The Centers for Medicare & Medicaid Services (CMS) issued the proposed Physician Fee Schedule for 2023 on July 7, 2022.
The proposed rule expands access to behavioral health services, Accountable Care Organizations (ACOs), cancer screening, and dental care. The proposed Fee Schedule also includes proposed changes to the Medicare Shared Savings Program (MSSP) that aim to advance the overall CMS care strategy.
According to a press release, “CMS is proposing changes to the Medicare Shared Savings Program that, if finalized, represent some of the most significant reforms since the final rule that established the program was finalized in November 2011 and ACOs began participating in 2012.”
CMS is proposing advanced shared savings payments for certain new MSSP ACOs – groups of health care providers who deliver coordinated, high-quality care to patients. The goal of these advanced payments would be to address Medicare beneficiaries’ social needs. “This is one of the first times Traditional Medicare payments would be permitted for such uses, and is expected to be an opportunity for providers in rural and other underserved areas to make the investments needed to become an ACO and succeed in the program,” CMS writes in the press release.

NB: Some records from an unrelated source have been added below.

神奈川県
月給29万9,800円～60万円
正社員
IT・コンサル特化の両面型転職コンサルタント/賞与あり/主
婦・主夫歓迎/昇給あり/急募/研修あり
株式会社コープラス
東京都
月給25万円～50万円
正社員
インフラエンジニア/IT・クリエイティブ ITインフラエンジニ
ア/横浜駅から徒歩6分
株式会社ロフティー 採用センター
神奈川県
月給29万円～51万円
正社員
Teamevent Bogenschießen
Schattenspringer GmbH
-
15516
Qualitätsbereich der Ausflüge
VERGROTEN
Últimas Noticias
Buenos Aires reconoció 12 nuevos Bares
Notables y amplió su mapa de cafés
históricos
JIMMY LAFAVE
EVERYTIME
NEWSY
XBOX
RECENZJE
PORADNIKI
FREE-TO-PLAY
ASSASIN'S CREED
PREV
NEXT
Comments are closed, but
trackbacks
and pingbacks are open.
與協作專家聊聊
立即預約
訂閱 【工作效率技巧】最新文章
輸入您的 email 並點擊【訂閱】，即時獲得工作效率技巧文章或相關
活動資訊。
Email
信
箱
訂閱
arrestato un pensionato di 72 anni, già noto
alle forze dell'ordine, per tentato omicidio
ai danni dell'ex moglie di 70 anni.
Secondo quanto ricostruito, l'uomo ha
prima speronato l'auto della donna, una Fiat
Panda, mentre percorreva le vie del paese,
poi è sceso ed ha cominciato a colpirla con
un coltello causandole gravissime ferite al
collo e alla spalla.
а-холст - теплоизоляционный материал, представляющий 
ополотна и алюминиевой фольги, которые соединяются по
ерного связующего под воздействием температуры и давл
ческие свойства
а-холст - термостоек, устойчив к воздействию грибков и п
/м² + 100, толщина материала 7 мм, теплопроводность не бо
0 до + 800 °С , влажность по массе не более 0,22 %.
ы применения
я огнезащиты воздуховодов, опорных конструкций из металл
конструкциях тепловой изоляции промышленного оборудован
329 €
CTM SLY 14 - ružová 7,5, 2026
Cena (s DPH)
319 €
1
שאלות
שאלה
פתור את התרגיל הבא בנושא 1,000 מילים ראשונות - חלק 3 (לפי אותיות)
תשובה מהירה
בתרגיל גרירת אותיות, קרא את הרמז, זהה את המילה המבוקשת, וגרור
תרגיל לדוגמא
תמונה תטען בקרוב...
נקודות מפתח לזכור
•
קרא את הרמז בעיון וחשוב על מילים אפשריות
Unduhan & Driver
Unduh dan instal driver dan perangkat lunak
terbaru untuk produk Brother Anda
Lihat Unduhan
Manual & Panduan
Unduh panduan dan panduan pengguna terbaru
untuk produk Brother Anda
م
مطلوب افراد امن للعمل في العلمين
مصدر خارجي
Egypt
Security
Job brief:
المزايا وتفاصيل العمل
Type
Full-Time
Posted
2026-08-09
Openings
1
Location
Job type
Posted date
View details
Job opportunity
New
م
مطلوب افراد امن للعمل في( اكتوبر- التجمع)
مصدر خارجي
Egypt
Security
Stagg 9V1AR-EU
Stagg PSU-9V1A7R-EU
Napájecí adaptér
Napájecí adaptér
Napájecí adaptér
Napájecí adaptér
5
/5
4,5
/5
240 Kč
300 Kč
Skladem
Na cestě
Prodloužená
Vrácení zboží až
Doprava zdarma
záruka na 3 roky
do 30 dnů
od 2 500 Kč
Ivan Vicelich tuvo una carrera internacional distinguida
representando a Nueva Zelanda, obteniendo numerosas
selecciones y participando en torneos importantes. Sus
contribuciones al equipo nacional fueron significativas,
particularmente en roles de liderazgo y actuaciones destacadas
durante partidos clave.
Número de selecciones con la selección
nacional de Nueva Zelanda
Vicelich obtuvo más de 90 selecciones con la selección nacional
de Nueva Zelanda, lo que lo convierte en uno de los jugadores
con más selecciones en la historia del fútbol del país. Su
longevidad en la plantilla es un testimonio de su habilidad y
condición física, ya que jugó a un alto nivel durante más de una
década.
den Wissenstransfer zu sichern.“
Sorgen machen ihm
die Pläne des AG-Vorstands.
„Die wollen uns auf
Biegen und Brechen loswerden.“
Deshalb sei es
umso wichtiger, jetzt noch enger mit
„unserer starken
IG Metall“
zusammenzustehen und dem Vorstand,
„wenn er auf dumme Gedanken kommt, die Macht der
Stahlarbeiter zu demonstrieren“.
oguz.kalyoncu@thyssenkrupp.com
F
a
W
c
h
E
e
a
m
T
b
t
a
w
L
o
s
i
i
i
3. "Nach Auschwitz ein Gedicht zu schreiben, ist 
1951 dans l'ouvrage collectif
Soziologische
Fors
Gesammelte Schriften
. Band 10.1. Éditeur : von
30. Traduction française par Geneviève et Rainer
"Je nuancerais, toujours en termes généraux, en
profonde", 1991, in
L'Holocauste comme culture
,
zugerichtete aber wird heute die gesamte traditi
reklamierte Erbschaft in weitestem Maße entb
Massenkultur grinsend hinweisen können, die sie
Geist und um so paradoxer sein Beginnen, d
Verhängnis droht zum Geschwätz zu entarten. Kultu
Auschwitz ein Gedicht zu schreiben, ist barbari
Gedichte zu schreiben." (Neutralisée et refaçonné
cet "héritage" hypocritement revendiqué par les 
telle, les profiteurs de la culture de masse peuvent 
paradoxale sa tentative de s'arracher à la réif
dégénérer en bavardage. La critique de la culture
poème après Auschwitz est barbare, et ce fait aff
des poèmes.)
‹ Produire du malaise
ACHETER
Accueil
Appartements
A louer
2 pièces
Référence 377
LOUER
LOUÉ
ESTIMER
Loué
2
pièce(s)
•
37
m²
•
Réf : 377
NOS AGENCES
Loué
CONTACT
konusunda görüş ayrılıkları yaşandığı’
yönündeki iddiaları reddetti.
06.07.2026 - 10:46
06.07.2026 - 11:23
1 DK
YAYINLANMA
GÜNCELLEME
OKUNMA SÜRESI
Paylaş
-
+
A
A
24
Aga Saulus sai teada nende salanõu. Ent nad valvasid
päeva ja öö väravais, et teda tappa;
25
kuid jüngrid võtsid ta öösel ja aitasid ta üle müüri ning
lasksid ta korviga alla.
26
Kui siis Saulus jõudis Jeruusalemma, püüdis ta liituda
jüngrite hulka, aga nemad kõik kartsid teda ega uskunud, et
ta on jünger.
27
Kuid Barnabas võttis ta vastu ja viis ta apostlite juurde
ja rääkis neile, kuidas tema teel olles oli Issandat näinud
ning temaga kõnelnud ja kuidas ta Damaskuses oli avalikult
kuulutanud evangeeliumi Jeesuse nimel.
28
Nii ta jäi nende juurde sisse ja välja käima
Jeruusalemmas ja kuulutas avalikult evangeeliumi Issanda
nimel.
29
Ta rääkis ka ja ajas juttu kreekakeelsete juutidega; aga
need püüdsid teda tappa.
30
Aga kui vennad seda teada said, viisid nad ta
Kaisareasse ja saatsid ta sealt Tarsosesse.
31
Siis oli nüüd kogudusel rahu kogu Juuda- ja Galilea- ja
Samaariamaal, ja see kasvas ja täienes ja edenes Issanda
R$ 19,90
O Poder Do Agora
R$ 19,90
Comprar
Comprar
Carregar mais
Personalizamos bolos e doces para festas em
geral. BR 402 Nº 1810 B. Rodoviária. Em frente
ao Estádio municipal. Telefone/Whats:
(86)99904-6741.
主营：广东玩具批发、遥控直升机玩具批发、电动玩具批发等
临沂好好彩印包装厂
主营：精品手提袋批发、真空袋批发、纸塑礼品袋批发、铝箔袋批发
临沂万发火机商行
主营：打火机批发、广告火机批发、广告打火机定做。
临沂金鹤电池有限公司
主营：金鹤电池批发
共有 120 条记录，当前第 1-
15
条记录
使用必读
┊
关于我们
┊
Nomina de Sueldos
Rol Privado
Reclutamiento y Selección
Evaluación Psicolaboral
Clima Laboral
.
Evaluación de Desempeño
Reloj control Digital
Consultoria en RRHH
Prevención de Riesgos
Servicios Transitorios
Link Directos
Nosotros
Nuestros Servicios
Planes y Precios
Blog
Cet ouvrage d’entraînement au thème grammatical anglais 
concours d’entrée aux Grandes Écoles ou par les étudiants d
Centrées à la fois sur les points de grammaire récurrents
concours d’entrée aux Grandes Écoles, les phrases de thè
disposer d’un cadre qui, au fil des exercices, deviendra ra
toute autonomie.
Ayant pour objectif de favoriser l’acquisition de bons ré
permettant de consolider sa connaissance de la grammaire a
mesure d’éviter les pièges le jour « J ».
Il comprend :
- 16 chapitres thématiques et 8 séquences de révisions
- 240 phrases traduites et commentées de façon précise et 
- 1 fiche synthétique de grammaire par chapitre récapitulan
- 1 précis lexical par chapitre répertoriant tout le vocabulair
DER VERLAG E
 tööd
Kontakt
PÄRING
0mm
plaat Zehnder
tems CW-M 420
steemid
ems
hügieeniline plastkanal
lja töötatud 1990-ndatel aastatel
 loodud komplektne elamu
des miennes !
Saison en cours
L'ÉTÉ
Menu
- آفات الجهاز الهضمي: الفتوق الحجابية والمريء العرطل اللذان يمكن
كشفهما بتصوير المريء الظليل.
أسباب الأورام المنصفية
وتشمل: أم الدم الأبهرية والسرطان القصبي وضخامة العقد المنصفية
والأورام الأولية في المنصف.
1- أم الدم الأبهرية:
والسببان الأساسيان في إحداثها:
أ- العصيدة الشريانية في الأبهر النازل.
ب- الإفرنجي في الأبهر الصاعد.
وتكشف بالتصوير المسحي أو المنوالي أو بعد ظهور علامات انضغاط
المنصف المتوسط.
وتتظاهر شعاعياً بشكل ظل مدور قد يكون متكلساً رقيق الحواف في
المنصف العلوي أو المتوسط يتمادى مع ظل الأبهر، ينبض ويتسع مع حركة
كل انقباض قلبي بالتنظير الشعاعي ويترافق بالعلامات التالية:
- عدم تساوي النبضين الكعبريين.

Other proposals involve permitting smaller ACOs more time to adjust to downside risk, which according to CMS, may lead to increased participation in rural and underserved communities.
CMS also proposed including a health equity adjustment to the quality performance score assigned to an ACO in order to recognize providers for high-quality care to underserved populations. Adjustments to the financial benchmarks for ACOs are also proposed to encourage more ACOs to participate and succeed.
“[W]e are building on the existing Shared Savings Program benchmarking methodology by proposing modifications to strengthen financial incentives for long term participation by reducing the impact of ACOs’ performance on their benchmarks, to address the impact of ACO market penetration on regional expenditures used to adjust and update benchmarks, and to support the business case for ACOs serving high-risk and high dually eligible populations to participate, which will help sustain participation and grow the program,” CMS states in a fact sheet.